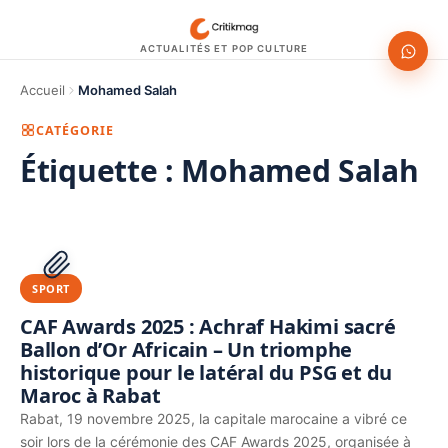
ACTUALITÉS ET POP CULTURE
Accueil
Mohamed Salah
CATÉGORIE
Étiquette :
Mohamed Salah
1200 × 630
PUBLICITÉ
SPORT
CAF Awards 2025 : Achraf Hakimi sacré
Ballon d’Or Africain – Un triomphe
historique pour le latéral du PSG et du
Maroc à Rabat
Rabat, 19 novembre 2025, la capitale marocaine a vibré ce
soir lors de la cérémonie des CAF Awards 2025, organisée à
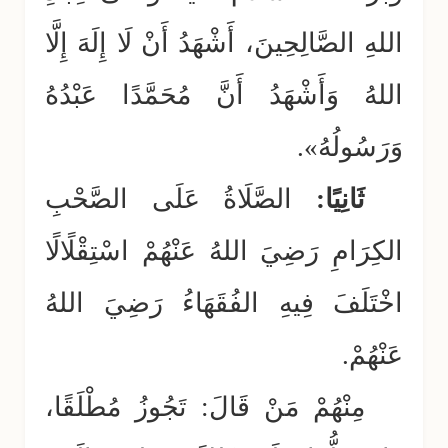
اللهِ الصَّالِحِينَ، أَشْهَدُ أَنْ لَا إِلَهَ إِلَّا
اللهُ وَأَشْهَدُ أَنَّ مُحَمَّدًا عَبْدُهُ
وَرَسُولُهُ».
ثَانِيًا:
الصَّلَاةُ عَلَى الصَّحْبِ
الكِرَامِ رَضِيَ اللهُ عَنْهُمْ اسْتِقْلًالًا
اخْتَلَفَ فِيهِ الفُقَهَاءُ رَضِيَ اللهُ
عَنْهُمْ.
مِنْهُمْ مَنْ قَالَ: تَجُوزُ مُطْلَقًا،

-*-*-

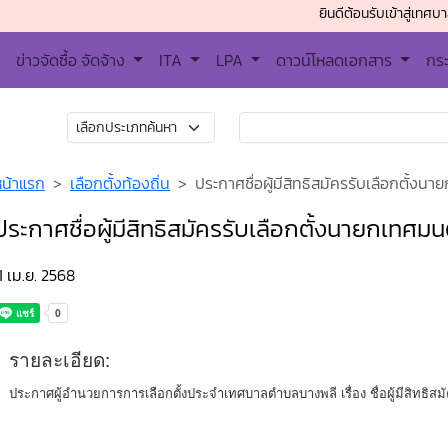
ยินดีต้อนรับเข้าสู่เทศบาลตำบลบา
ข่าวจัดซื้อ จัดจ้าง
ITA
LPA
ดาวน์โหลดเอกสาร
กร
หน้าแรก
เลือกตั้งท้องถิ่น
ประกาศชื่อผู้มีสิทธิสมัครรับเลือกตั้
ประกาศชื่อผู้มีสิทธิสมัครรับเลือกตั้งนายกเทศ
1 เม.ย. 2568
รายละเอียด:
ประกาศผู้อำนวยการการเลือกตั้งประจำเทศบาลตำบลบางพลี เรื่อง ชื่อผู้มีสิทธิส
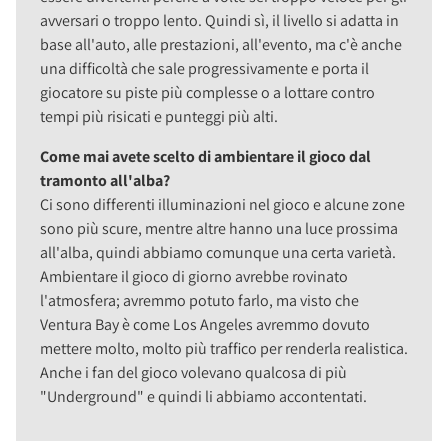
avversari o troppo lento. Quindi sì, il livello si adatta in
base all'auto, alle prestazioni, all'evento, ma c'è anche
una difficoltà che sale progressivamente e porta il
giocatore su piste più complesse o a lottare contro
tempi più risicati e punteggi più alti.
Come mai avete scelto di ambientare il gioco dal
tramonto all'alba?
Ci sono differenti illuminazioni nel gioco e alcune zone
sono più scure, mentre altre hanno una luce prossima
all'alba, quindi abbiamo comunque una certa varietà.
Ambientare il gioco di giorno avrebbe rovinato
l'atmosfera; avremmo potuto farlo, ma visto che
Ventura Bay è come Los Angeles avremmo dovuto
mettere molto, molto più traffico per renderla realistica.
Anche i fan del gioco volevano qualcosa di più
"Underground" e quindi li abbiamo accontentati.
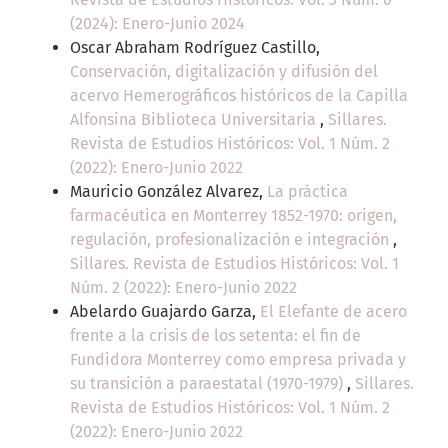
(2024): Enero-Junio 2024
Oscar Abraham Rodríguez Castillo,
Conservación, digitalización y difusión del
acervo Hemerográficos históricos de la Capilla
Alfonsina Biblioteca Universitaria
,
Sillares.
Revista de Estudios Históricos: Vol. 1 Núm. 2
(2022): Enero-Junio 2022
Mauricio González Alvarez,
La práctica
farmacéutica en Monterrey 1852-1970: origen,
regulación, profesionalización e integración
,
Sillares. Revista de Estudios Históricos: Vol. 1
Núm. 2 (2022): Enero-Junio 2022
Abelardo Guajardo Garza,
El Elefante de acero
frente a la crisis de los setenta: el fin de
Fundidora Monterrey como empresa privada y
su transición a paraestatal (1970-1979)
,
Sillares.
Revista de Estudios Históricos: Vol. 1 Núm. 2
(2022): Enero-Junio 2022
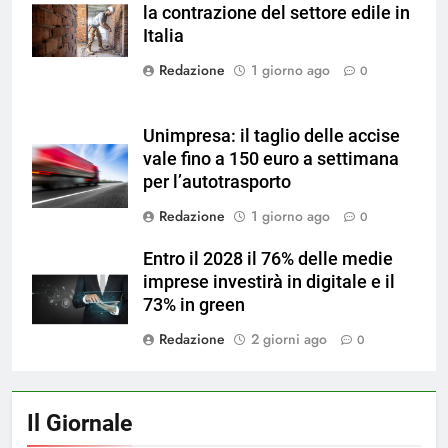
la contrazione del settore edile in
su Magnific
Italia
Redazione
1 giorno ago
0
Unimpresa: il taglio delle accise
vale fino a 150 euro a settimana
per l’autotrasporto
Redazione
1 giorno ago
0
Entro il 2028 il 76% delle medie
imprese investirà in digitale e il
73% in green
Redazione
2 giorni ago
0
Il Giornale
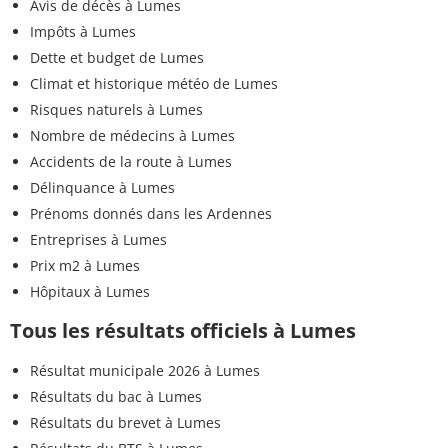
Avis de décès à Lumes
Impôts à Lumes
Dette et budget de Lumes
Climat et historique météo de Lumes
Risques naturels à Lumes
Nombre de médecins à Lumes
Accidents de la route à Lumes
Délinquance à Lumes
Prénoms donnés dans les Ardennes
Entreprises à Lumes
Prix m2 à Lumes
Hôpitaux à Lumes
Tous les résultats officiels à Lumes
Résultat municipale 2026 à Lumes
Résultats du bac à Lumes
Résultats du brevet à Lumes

-*-*-

• _TASK GOAL_:
Taking the records above, retype every line from the one with "Résultats du bac à Lumes" down to the one with "Résultats du brevet à Lumes", exactly and with nothing else.

• _SOLVED PROBLEM_:
Résultats du bac à Lumes
Résultats du brevet à Lumes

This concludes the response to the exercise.